Bernoulli Bayesian Sets

class bayessets.BernoulliBayesianSet(dataset, meanfactor=2, alpha=None, beta=None, alphaepsilon=0, betaepsilon=0)

Bayesian Sets assuming an independent Bernoulli distribution. Using the conjugate distribution (Beta), we build an efficient computation model based on a matrix multiplication.

The model needs hyperparameters alpha and beta, but these can be estimated using the mean of each feature. To use this estimation, the meanfactor argument should be set, while alpha and beta should be None.

The alphaepsilon and betaepsilon arguments are used for features with mean (close to) 0 or 1, because they will cause log-of-zero operations.

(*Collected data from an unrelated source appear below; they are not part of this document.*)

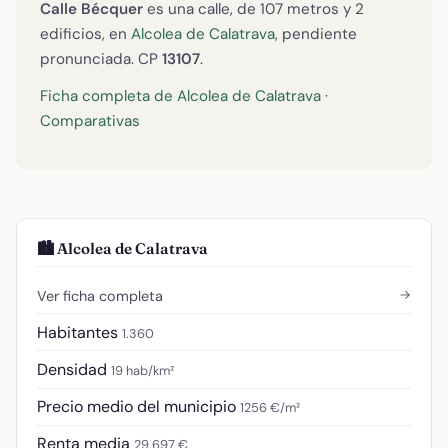
Calle Bécquer
es una calle, de 107 metros y 2
edificios, en
Alcolea de Calatrava
, pendiente
pronunciada. CP
13107
.
Ficha completa de Alcolea de Calatrava
·
Comparativas
🏙️ Alcolea de Calatrava
→
Ver ficha completa
Habitantes
1.360
Densidad
19 hab/km²
Precio medio del municipio
1256 €/m²
Renta media
29.697 €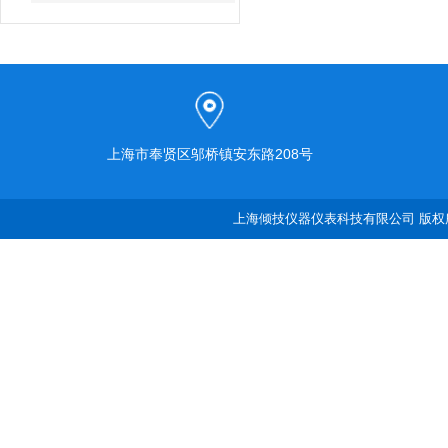
上海市奉贤区邬桥镇安东路208号
上海倾技仪器仪表科技有限公司 版权所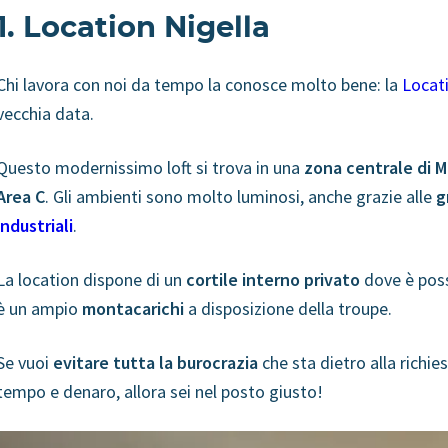
1. Location Nigella
Chi
lavora con noi da tempo la conosce molto bene: la
Locati
vecchia data.
Questo modernissimo loft si trova in una
zona centrale di M
Area C
. Gli ambienti sono molto luminosi, anche grazie alle
g
industriali
.
La location dispone di un
cortile interno privato
dove è possi
è un ampio
montacarichi
a disposizione della troupe.
Se vuoi
evitare tutta la burocrazia
che sta dietro alla richie
tempo e denaro, allora sei nel posto giusto!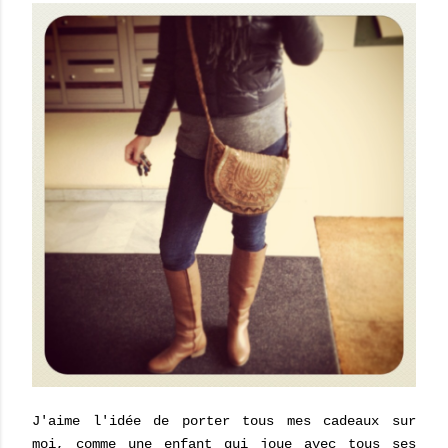
J'aime l'idée de porter tous mes cadeaux sur
moi, comme une enfant qui joue avec tous ses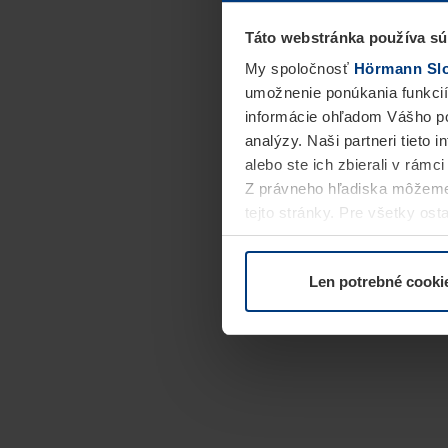
Táto webstránka používa sú
My spoločnosť
Hörmann Slov
umožnenie ponúkania funkcií
informácie ohľadom Vášho po
analýzy. Naši partneri tieto 
alebo ste ich zbierali v rámc
Z právneho hľadiska môžeme
tejto stránky. Pre všetky o
alebo odvolať vo vysvetlení 
Len potrebné cooki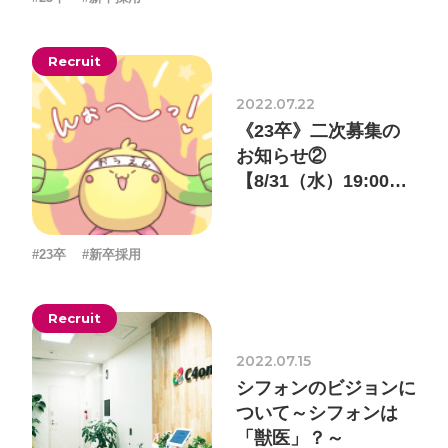
ォン国勢調査
#ソーシャルゲーム・ソシャゲ
#チケットレ
ストラン
#デザイナー
#プランナー
#プログラマー
#プ
Recruit
ログラム愛
#ゆるめの日常
#中途採用
#事業内容
#事業
2022.07.22
実績
#事業紹介
#仕事紹介
#企業理念
#企画
#休業
《23卒》二次募集の
VIEW MORE
お知らせ②
日
#会社行事
#会社説明会
#何もわからん
#健康企業宣
【8/31（水）19:00必
言
#健康優良法人
#入社式
#内定
#制作進行・ゲーム
着】
PM
#制作進行・進行管理・ゲームPM
#勉強会
#受託
#
株式会社シフォン
#23卒
#新卒採用
受託事業
#完全に理解した
#就活
#就活ちゃんねる
#年
〒101-0047
末年始
#採用
#採用向け
#新卒
#新卒採用
#歓迎会
東京都千代田区内神田2-12-5 内山ビル 3F
Recruit
GoogleMaps
#看板
#研修
#社員紹介
#社長
#社長インタビュー
#
2022.07.15
福利厚生
#第3の賃上げ
#総務人事
#自社プロジェクト・
シフォンのビジョンに
サービス
#行事
#選考
#面接
ついて～シフォンは
「獣医」？～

One option in this case is to look into these features, but if even then the floating-point precision, the epsilon arguments could be used to correct the issue.

compute_query_parameters(query_indices)

Computes the query parameters, rank constant and rank query (called ‘c’ and ‘q’ in the original paper, respectively)

query(query_indices)

Computes the expansion of the seed set given by the argument query_indices

Parameters:query_indices – list of the indices of items in the seed set
Returns:ndarray – the score of each item
query_many(queries)

Computes the expansion of the seed sets given in the argument queries. Multiplies the dataset matrix only once, may be recommended for larger/more dense matrices.

Parameters:queries – list of the query indices
Returns:matrix – the score of each item for each query